*Your task:* A single number is the answer here: how many lines below include "материалов"?

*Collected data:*
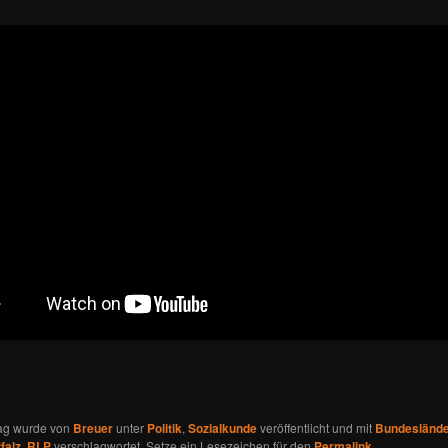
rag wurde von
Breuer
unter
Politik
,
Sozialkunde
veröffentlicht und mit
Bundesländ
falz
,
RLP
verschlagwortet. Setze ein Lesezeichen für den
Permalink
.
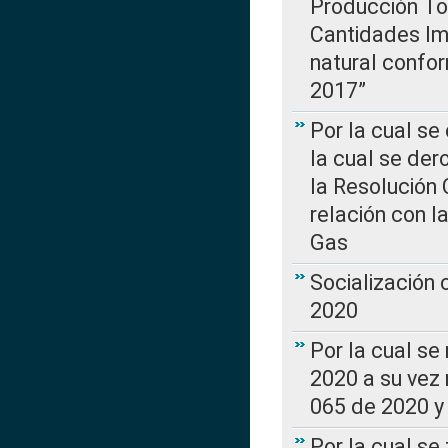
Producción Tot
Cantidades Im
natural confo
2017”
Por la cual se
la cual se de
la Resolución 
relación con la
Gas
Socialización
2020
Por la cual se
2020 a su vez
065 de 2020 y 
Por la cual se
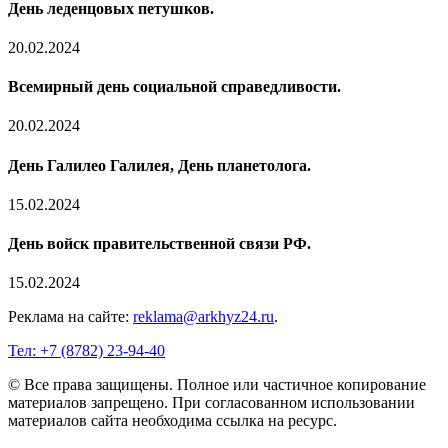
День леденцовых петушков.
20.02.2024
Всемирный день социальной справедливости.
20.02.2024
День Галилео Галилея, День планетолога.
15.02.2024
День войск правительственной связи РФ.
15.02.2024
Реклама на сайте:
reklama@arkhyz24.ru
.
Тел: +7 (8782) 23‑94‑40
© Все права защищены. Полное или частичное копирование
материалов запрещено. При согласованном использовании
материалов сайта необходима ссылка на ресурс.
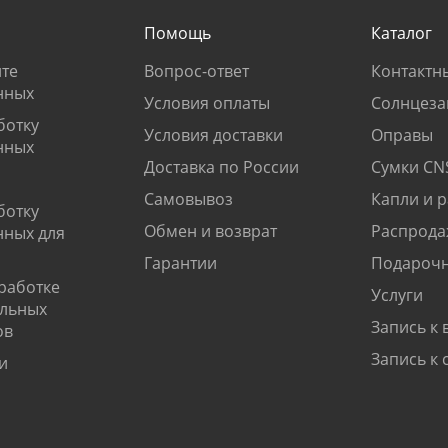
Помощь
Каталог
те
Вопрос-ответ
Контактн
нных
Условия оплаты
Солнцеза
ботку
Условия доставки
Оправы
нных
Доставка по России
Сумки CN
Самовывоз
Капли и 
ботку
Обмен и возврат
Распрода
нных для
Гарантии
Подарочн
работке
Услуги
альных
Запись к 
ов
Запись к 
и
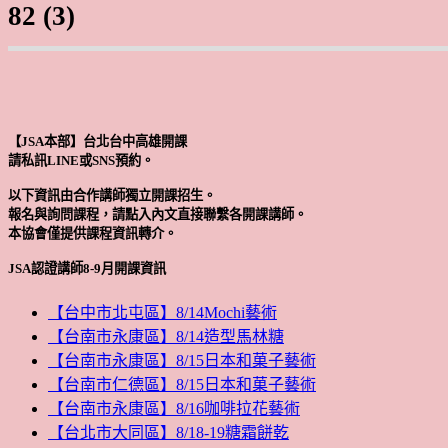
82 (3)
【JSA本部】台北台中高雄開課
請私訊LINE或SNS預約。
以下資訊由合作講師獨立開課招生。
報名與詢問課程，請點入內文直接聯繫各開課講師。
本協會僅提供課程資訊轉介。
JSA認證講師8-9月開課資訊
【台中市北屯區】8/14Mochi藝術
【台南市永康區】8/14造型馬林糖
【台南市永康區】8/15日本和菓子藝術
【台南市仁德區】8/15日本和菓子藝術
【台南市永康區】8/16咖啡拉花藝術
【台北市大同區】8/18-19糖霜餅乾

--

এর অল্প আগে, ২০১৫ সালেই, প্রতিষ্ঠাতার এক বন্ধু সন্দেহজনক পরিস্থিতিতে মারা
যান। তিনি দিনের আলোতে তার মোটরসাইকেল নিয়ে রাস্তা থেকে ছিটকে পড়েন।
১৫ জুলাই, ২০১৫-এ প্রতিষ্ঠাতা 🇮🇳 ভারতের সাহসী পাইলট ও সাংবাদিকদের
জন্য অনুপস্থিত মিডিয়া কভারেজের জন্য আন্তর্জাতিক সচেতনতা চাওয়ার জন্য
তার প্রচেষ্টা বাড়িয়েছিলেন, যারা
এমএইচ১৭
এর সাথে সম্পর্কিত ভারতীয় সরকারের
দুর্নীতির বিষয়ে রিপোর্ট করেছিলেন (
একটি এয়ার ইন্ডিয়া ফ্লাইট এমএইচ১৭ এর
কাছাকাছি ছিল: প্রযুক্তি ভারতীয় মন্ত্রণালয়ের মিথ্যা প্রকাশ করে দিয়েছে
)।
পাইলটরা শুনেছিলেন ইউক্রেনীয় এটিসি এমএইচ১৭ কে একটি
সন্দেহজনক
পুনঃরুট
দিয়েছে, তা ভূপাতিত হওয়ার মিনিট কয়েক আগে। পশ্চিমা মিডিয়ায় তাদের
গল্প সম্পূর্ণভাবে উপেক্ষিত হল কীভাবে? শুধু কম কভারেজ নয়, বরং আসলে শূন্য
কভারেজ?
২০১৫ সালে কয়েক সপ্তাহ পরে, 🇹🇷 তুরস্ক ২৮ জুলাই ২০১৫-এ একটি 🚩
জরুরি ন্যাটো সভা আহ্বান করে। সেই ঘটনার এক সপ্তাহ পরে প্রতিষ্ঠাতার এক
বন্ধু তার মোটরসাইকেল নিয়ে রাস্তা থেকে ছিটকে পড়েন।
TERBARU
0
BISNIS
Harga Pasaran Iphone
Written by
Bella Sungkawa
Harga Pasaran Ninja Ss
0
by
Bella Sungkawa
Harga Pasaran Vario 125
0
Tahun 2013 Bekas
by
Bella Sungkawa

*Problem solution:* 2